I used to work at Tumblr, the entirety of their user content is stored in a single multi-petabyte AWS S3 bucket, in a single AWS account, no backup, no MFA delete, no object versioning. It is all one fat finger away from oblivion.
What the hell. It is so easy to configure multi-region glacier backups, mfa delete, etc. for a single S3 bucket. Took me like a couple hours to setup versioning and backups, and a few days to setup mfa for admin actions. Why would they not set this stuff up?

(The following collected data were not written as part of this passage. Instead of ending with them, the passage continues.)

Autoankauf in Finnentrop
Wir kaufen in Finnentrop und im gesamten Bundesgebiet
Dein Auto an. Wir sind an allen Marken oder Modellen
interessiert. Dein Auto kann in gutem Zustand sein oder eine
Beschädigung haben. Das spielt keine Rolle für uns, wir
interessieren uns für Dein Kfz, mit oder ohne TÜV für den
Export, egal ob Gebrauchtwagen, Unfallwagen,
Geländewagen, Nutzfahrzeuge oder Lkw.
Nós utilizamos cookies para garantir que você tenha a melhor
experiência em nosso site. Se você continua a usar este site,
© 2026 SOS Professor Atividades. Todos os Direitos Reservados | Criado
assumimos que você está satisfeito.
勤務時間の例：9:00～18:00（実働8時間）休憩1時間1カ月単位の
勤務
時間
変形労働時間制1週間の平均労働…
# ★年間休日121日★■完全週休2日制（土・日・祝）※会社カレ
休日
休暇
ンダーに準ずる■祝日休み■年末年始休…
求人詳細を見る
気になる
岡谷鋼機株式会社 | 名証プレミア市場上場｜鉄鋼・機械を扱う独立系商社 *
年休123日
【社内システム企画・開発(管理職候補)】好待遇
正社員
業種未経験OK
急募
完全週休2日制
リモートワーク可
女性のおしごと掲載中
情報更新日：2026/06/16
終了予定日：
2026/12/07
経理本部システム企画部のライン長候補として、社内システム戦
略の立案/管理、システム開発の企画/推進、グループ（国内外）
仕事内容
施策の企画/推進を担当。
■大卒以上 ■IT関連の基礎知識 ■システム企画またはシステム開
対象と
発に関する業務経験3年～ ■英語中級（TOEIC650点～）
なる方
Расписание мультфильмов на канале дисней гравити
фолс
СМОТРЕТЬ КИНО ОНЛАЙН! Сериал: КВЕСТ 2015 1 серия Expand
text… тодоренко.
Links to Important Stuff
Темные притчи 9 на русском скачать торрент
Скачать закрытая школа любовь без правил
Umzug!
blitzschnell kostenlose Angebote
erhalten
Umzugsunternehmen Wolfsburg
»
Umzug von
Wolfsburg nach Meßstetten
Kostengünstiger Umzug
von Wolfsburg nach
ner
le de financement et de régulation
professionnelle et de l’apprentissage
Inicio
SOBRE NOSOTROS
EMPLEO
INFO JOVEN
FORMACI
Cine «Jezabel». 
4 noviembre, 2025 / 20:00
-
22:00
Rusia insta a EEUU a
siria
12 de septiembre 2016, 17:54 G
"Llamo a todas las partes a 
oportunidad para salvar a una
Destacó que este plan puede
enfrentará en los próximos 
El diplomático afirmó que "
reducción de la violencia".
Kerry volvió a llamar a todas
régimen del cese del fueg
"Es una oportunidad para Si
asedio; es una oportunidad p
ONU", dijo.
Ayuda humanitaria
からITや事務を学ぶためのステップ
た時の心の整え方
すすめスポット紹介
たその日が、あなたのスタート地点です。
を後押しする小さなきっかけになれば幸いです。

The key words you probably need to look at are "multi-petabyte". Not saying they shouldn't be doing something but it all costs - and at multi-petabytes, it cooooosts
1 Petabyte (and they have multiple)
S3 - $30,000 a month, $360,000 a year
S3 - reduced redundancy - $24,000 a month, $288,000 a year
S3 - infrequent access - $13,100 a month, $157,000 a year
Add in transit and cdn and Tumblr’s AWS bill was seven figures a month. A bunch of us wanted to build something like Facebook’s haystack do away with S3 altogether, but the idea kept getting killed because of concerns over all the places the S3 URLs were hard coded and also breaking 3rd party links to content in the bucket (for years you could link to the bucket directly - still can for content more then a couple years old)
Well, the business was acquired for $500,000,000 and a single employee probably costs what backing up two petabytes of data for a year (on glacier) does.
They could also always use tapes, for something as critical as the data that is the blood of your business.
Imagine if facebook lost everyones' contact lists, how bad would that be for their business? Backups are cheap insurance.
Backups are still a hard sell for management, though. No matter how many companies die a quick and painful death when they lose too much business critical data, the bossmen just can't wrap their heads around spending $100k for what they perceive as no benefit.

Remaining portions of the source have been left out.